Districts that do need a commercial product should get clear on what they want before looking at options:

  • What is their main goal for the product? Do they want to evaluate school or district-level trends or help educators understand student progress in a specific learning area? While a publisher may claim that a product can do both these things equally well, in practice, that’s very challenging to achieve.
  • What questions does the district expect the product to help answer, and what information is needed to answer those questions?
  • How will the product meet the needs of its primary user? If it’s for teachers, how will the district know if it provides accurate information that educators can use to help students? What professional learning will users need in order to use the product in conjunction with instructional materials to support student learning effectively?
  • How will the district know if the product is well-aligned to standards? What type of test questions should educators expect to see, and what evidence will confirm that the exams genuinely assess students’ understanding of the full depth of each standard? Districts should communicate their needs and ask for evidence. Equipped with a clear picture of their requirements, they can leverage their role as a current or potential customer to get the information and evidence they need.

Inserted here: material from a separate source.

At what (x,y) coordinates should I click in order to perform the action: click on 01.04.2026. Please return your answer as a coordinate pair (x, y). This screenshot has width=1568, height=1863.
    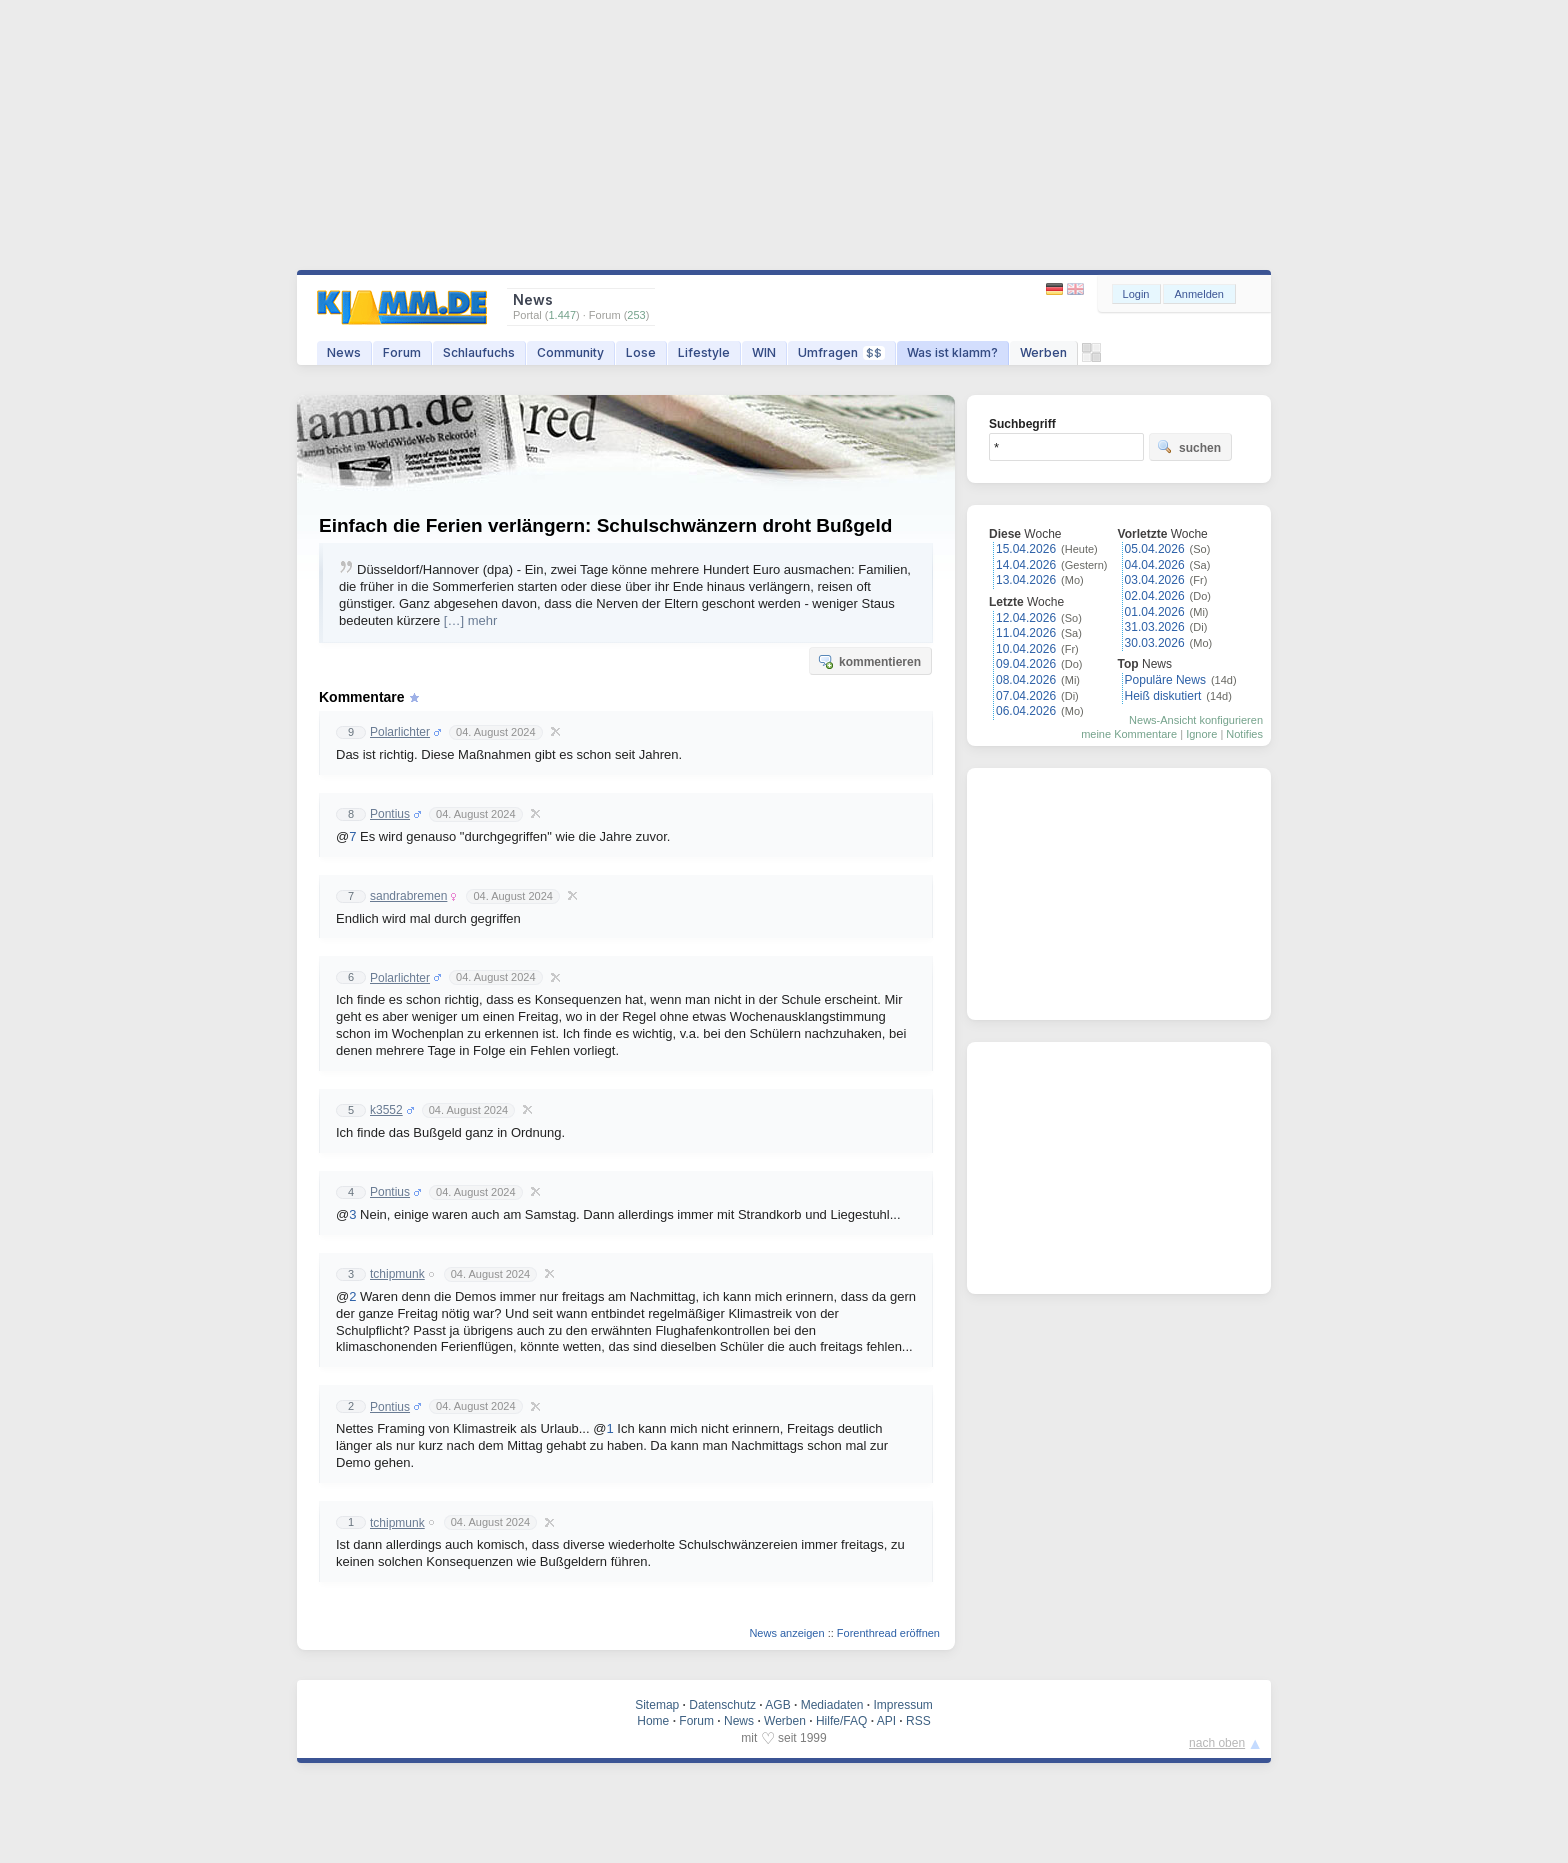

Questions publishers should be able to answer include:

  • What are the intended uses of your product, and what research supports those uses?
  • How should assessment scores be interpreted, and what decisions can they inform? What evidence supports the idea that using the data in this way helps improve student outcomes?
  • How were the product’s test questions evaluated, and were educators involved?
  • Are all the test questions standards-aligned? If so, what evidence supports that claim?

In the absence of independent reviews, we encourage districts to take up the baton and exercise their purchasing power to press the assessment market for greater transparency. Students are counting on their teachers, administrators and educational leaders — they deserve evidence-based support to help them learn and grow.